YOUR ASSIGNMENT:
This exercise calls for copying every line below that holds the word "Solid".

(Page segmentation data)
--------

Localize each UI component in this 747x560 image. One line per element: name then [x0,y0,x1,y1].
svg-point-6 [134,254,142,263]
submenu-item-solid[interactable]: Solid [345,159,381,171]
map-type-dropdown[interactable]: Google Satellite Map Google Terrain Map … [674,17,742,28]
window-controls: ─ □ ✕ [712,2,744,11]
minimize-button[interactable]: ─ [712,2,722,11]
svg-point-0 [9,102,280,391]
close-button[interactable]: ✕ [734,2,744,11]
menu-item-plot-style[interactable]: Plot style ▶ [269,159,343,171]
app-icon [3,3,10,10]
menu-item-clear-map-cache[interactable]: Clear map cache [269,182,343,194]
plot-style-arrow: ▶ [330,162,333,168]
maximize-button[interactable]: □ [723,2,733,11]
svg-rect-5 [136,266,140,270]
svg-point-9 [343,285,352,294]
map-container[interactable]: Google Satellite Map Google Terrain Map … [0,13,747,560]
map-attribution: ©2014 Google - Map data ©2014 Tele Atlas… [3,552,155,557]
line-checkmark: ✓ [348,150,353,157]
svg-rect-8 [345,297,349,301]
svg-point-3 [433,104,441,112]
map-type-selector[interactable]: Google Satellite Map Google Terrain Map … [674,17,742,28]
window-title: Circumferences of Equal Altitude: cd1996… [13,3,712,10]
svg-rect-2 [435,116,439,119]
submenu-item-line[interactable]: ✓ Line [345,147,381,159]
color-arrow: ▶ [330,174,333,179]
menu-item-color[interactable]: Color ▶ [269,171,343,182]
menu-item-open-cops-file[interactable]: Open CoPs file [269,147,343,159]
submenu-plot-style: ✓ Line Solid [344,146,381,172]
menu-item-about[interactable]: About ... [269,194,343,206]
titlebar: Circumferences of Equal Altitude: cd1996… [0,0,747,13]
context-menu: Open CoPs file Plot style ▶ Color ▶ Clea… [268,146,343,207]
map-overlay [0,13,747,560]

--------

THE ANSWER:
submenu-item-solid[interactable]: Solid [345,159,381,171]
submenu-plot-style: ✓ Line Solid [344,146,381,172]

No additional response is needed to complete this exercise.